Berry testified at a public hearing of the Senate Judiciary Committee on April 6 that the current rental market, with a vacancy rate under 1 percent across the state, is the worst he’s seen in more than 40 years as a New Hampshire housing attorney.
“We have seen a major, major spike in evictions, where the reason is that the landlord wants to renovate the property or the landlord wants to sell the property,” he said.
SB 217 would do nothing to address property owners who claim they plan to renovate as a ruse to get rid of a tenant but never intend to make significant changes, something that can be hard to prove in court.
“This is not about bad landlords,” Berry said. “It’s simply about giving people a little more protection, a little more time, so that extra day or an extra week or an extra month might enable them to avoid going to a homeless shelter.”
Nick Norman, director of legislative affairs for the Apartment Association of New Hampshire, argued that more delays to the eviction process would hasten the replacement of mom-and-pop landlords with large corporate property owners.
“Anytime that you extend notices, it’s going to cause pressure on driving up the rents; it would delay repairs,” Norman said. “It doesn’t cure the issue: The issue is a shortage in supply.” He called instead for a focus on increasing inventory by building more rental housing, particularly workforce and affordable housing.
Norman also said the extension for renovations would prevent landlords from evicting nuisance tenants, who fall under a different provision in state law, within 30 days.
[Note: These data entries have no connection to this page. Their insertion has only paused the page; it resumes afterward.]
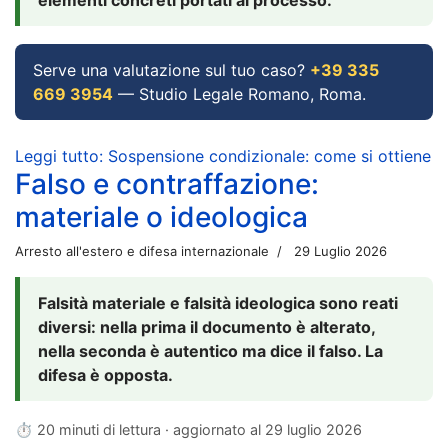
Serve una valutazione sul tuo caso?
+39 335
669 3954
— Studio Legale Romano, Roma.
Leggi tutto: Sospensione condizionale: come si ottiene
Falso e contraffazione:
materiale o ideologica
Arresto all'estero e difesa internazionale
29 Luglio 2026
Falsità materiale e falsità ideologica sono reati
diversi: nella prima il documento è alterato,
nella seconda è autentico ma dice il falso. La
difesa è opposta.
⏱ 20 minuti di lettura · aggiornato al
29 luglio 2026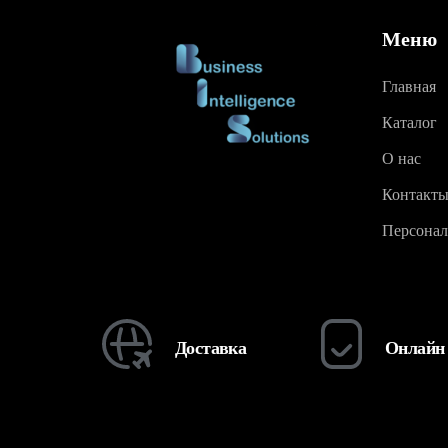
Меню
Главная
Каталог
О нас
Контакт
Персонал
Доставка
Онлайн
That includes tenants who pose a threat to the safety of their neighbors, are trafficking drugs or perpetrating domestic violence.
“It’s very hard to win an eviction case for that kind of thing,” Norman said, in part because other tenants are afraid to testify in court. “But what you can do, and so one of the only things that the state allows, is you can say, ‘OK, for business reasons, I’m going to renovate that apartment.’ ”
New Hampshire Legal Assistance attorney Sofia Hyatt said that what Norman described – claiming a renovation to evict a tenant for another reason – was a manipulation of the court process.
Hyatt said she had a client who was evicted for renovations and saw his former unit painted and rented out for $50 more a month.
“This is regularly used by landlords to circumvent the legal eviction process, and you should not be making your decision based on supporting what you know to be manipulation of that process,” she said.
“It would help a little bit more, but for people who live on a fixed income, it’s still going to be hard to find a place,” she said. McKenna’s son works at a gas station, and she relies on disability assistance. The affordable housing waitlists in the Concord area can stretch for years.
Another problem for McKenna is that the eviction has sullied her rental record. When the property owner began the court process for her eviction, it was entered into the landlord reporting system. Potential landlords don’t know that she was evicted for reasons outside her control, not for being a bad tenant.
“It doesn’t seem fair,” she said. “If people want to renovate, and you get evicted for renovations, I don’t think that should count against you.”
For now, McKenna’s current plan is to stay with her friend long enough to save up money to put toward a downpayment on a house. “That way, I don’t have to worry about evictions anymore,” she said.